Monday, 27 April 2020

1985: Steve Davis and the black ball final

So much has been written about that 1985 World Snooker Championship that it is tricky to find a different angle (pardon the pun). Dennis Taylor, the popular player from Northern Ireland winning the title for the first time, on the final black in the final frame, 18.5 million people watching on BBC2 as the clock ticked over to 12.23am. An iconic moment in the sport.

For days after the event, Taylor was understandably a man in demand. Yet it was hard to begrudge the very likeable Taylor his moment in the spotlight. Here was a man who had been a professional since 1972, the player with the upside-down glasses, who had come from 8-0 down in that final to topple the colossus of the game.

To the victor the spoils. But what about the role Davis played in the black ball final of 1985? A seemingly indestructible robot malfunctioned seriously during that deciding frame, portraying a vulnerable, almost human face that many of us didn’t think was possible.

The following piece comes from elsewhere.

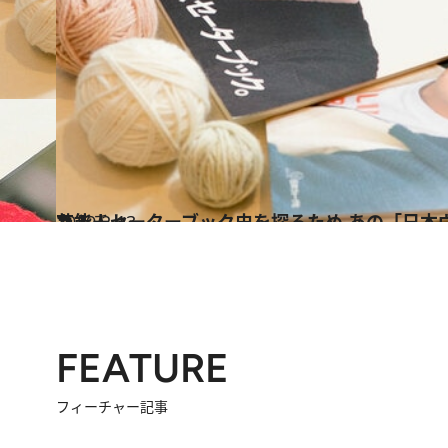
2019.2.13
芸能人セーターブック史を探るため あの「日本ヴォーグ社」に潜入した！
カルチャー
FEATURE
フィーチャー記事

That 1985 defeat was a bitter pill to swallow.

Watching that final frame on YouTube is like leaping into a DeLorean, accelerating to 88mph, and taking a journey into the very definition of sporting theatre, appropriately located at the Crucible in Sheffield. You can almost smell the tension, as the two players sportingly shake hands before the final frame started at 11.15pm.

That final frame is littered with errors. However, it’s fair to say that under such intense pressure, you can cut the two men a bit of slack. The position of the balls also did not encourage break building, as a scrappy frame developed into a 68-minute slog. It was like watching two heavyweights wearily clinging on at the end of a 15-round brawl.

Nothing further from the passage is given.